Ingrid grabbed onto her wrist. She sputtered and gurgled, grabbing at the wiry hands. Dulcy yanked the opener out of her throat and then stabbed it into Ingrid’s stomach. Ingrid fell to the floor, her face turning gray, blood running from her mouth and her nose. Dulcy stabbed her two more times but Ingrid was already dead.
The adrenaline fading quickly, she dropped the bloody can opener to the floor and laid down. She had woken up more herself than she had been for some time, but that might not last. She started thinking about the memory. The birthday party The big mechanical train with its clown conductor, the one who knew magic.
Such magic did that clown know. So many weird things she had seen on this mechanical train. She must still be there, she could always stay here, riding on this magic train. Until her impossible sister ruined the cake. That huge, glorious cake that was for her, for her birthday.
Everyone was dressed like princesses for the party, so pretty. Then awful Ingrid got mad because she couldn’t take two pony rides. She had thrown a fit and pulled on the table cloth, knocking the cake over and it collapsed on the floor, a wreckage of blue and white and pink frosting.
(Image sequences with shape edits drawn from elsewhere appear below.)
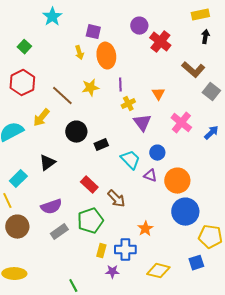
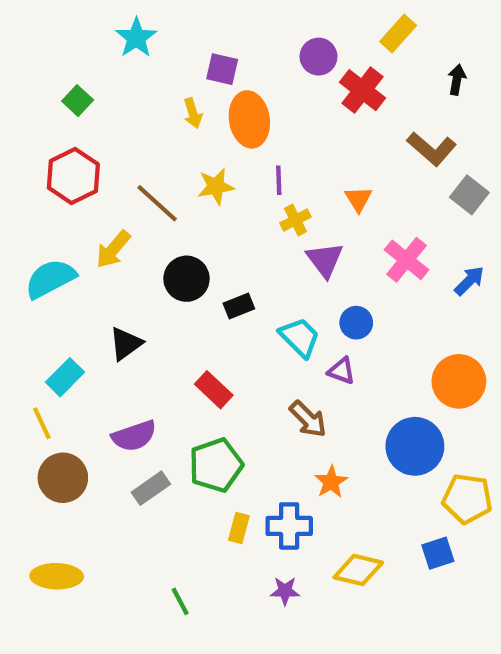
yellow rectangle: (200, 15) -> (398, 34), moved, turned -36
orange circle: (177, 181) -> (459, 381), moved
brown arrow: (116, 199) -> (308, 419), moved
purple star: (112, 272) -> (285, 591), moved

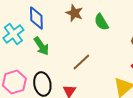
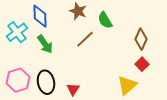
brown line: (81, 62) -> (85, 39), moved

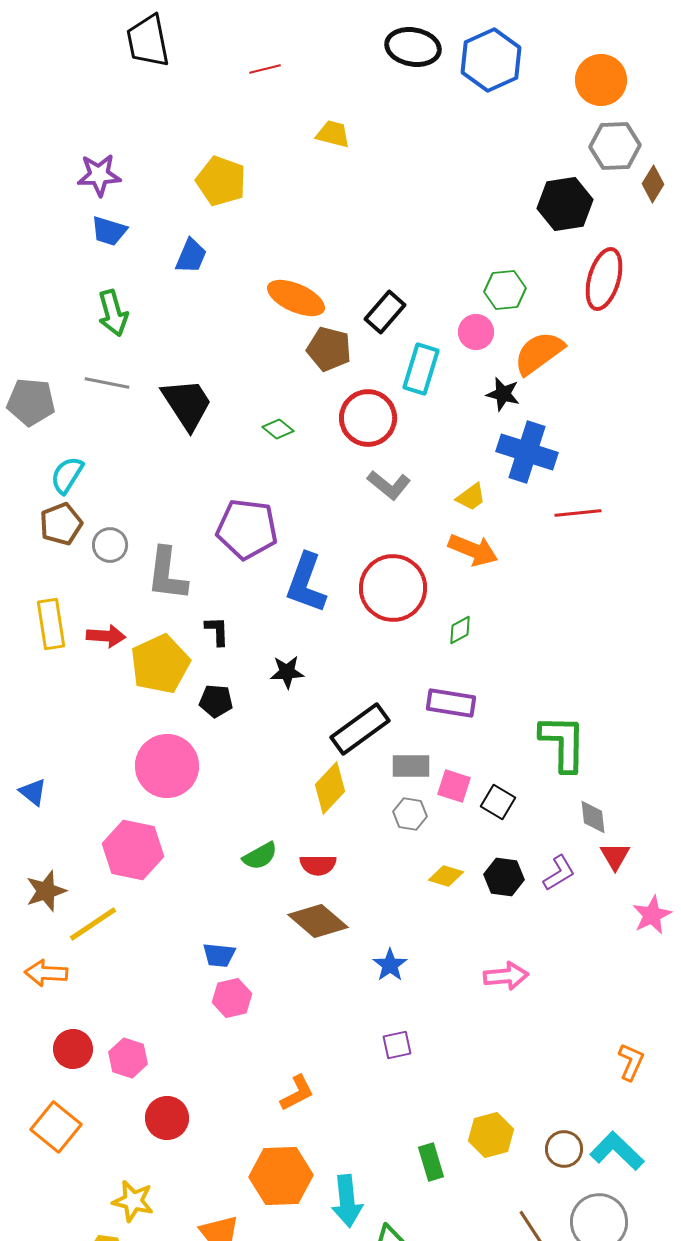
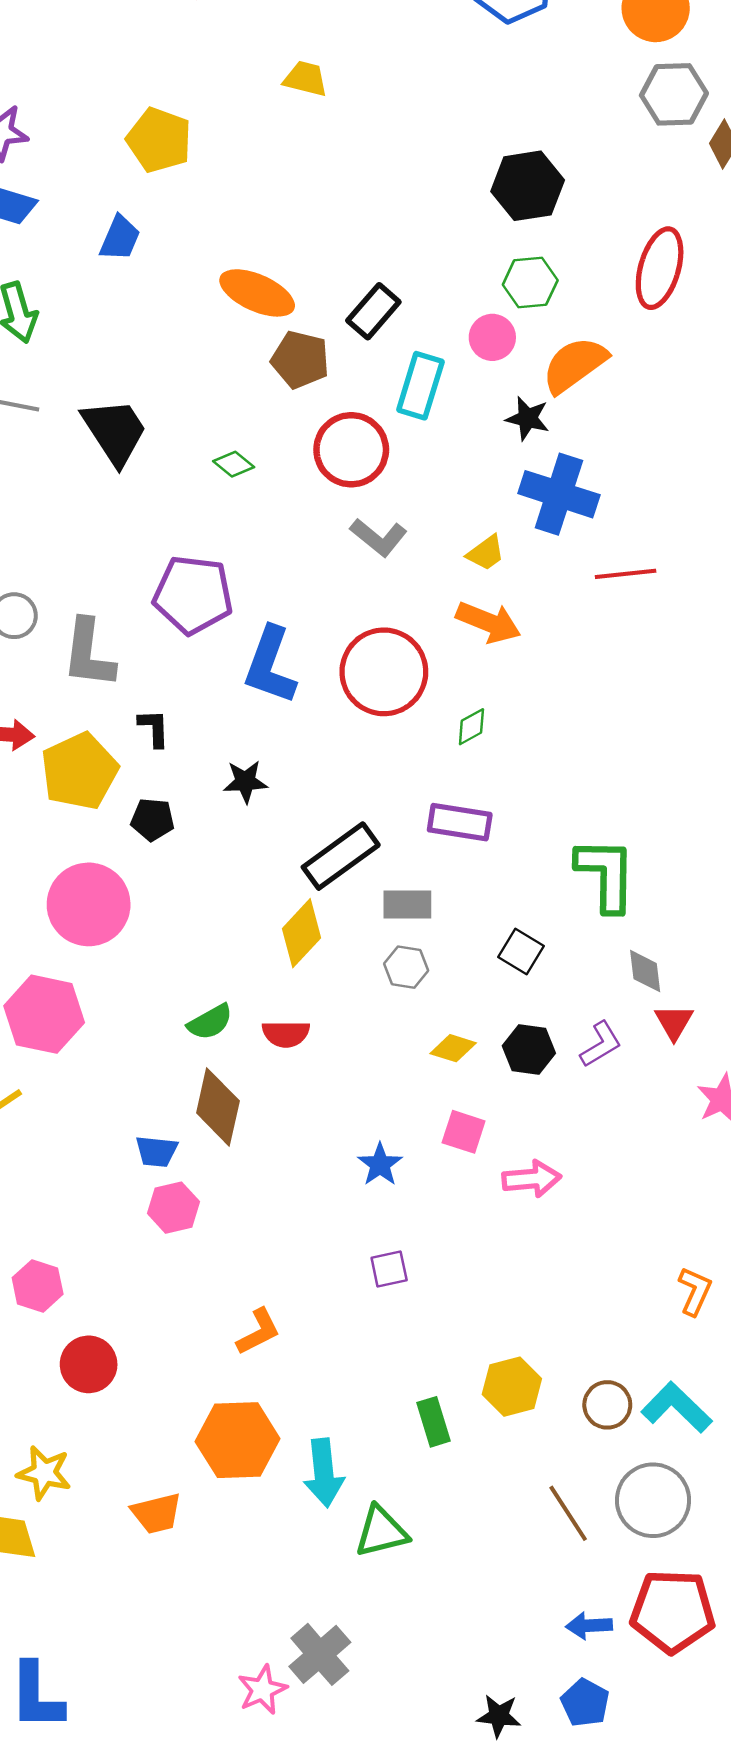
black hexagon: (565, 204) -> (528, 186), moved
pink square: (454, 786) -> (464, 1132), moved
brown diamond: (318, 921) -> (218, 1107), moved, turned 62

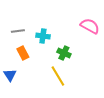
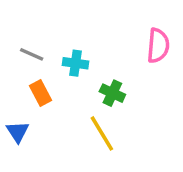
pink semicircle: (90, 26) -> (158, 46), turned 66
gray line: (18, 31) -> (32, 54), turned 32

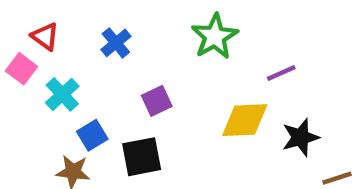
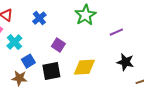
purple square: (157, 101) -> (58, 45), turned -32
yellow diamond: (245, 120) -> (84, 67), moved
black star: (300, 137) -> (125, 62), turned 30

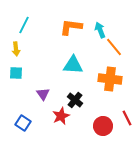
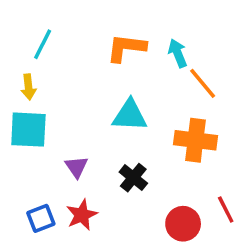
cyan square: (16, 73) -> (28, 130), size x1.6
red star: (61, 116) -> (82, 215), moved
blue square: (23, 123) -> (41, 218), turned 35

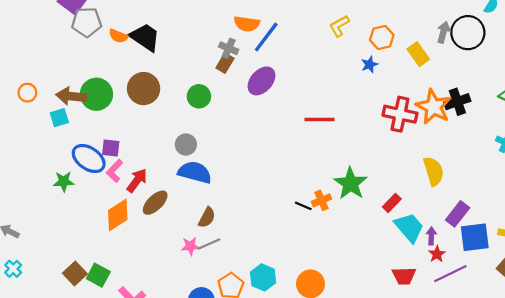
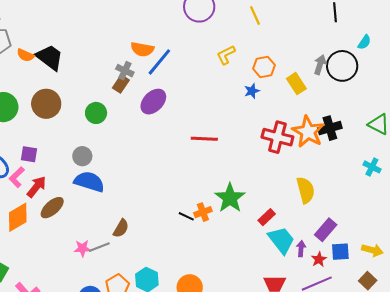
purple square: (111, 148) -> (29, 154), moved
brown semicircle: (207, 218) -> (121, 228), moved
blue square: (475, 237) -> (340, 252), size x0.7
red star: (437, 254) -> (319, 259), moved

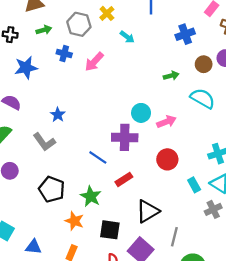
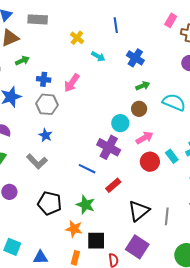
gray hexagon: (79, 24) -> (47, 104), moved
blue cross: (185, 34) -> (135, 58), moved, turned -30
brown circle: (204, 64) -> (139, 109), moved
pink arrow: (167, 122) -> (145, 138), moved
purple cross: (125, 137) -> (109, 147), turned 35
cyan rectangle: (194, 185) -> (172, 156), moved
black square: (110, 230) -> (96, 241), moved
gray line: (174, 237) -> (167, 216), moved

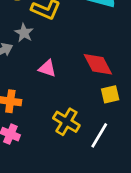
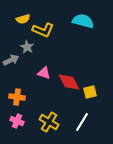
red diamond: (98, 64) -> (69, 82), moved
yellow cross: (66, 122) -> (49, 122), moved

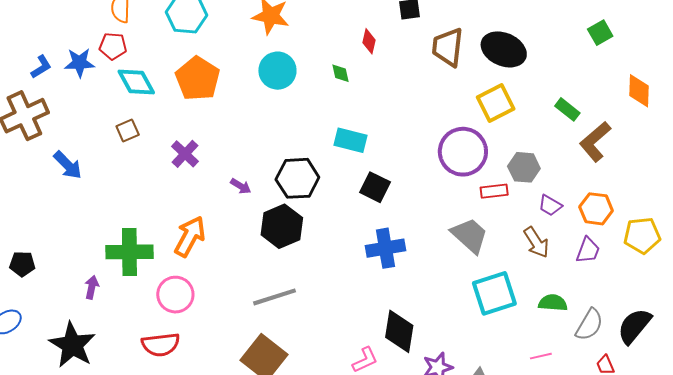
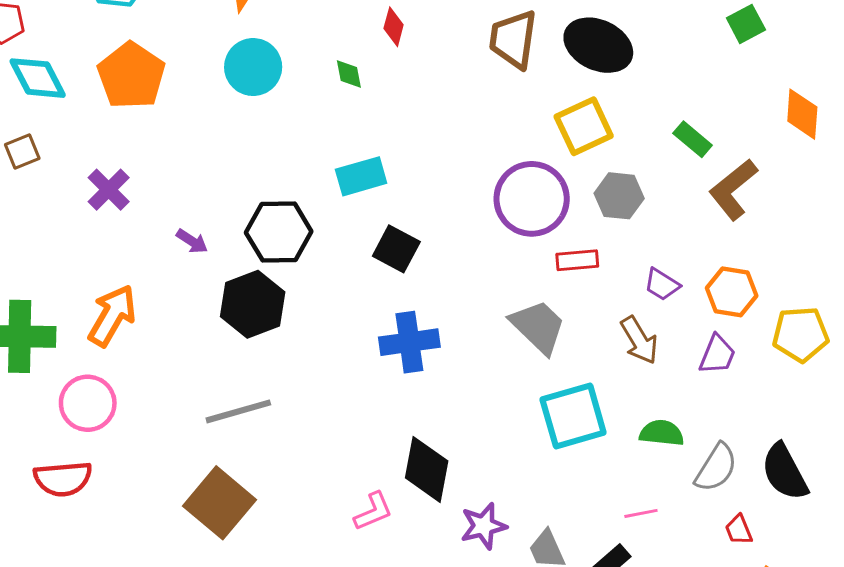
cyan rectangle: (350, 140) -> (361, 176), turned -32
gray hexagon: (524, 167) -> (619, 196), moved
black semicircle: (634, 326) -> (785, 472), turned -69

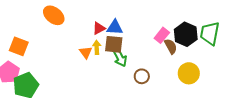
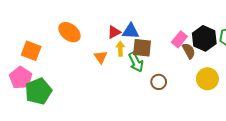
orange ellipse: (54, 15) -> (69, 32), moved
brown square: (114, 44) -> (142, 48), moved
yellow arrow: (97, 47) -> (120, 49), moved

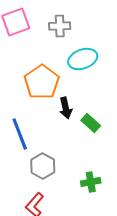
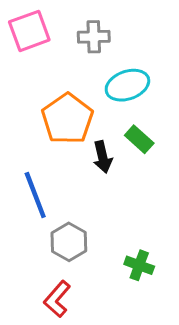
green rectangle: (91, 123) -> (139, 139), moved
green cross: (91, 182) -> (139, 265), turned 30

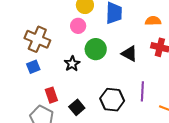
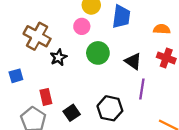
black star: (72, 64) -> (58, 57), moved
blue square: (33, 67) -> (16, 76), moved
purple line: (142, 91) -> (142, 89), moved

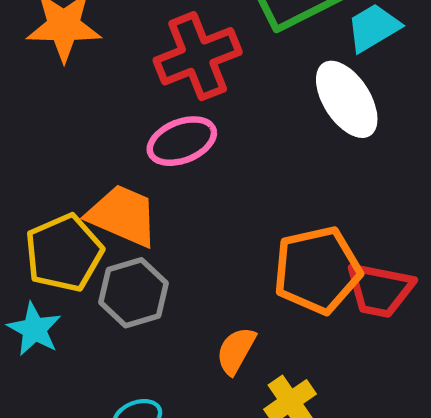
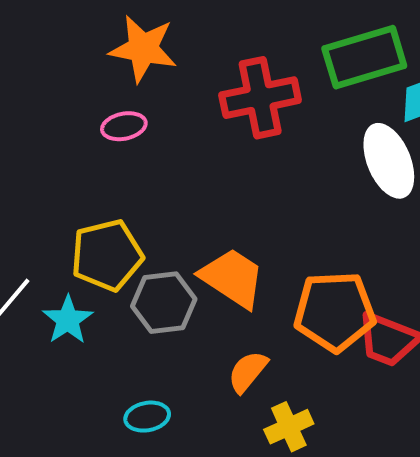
pink ellipse: (182, 141) -> (124, 126), moved, size x0.7
orange trapezoid: (123, 215) -> (232, 278), moved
Uncle Hal had slipped in the icing on the floor.
She came away from the memory when she heard a sound. It was a rusty squealing noise and it filed the air inside the boxcar. Dulcy opened her eyes and looked towards the sound. It was the clown conductor from her dream. He had opened the steel sliding door, the rusty one. The clown wore his clown conductor suit and a gas mask.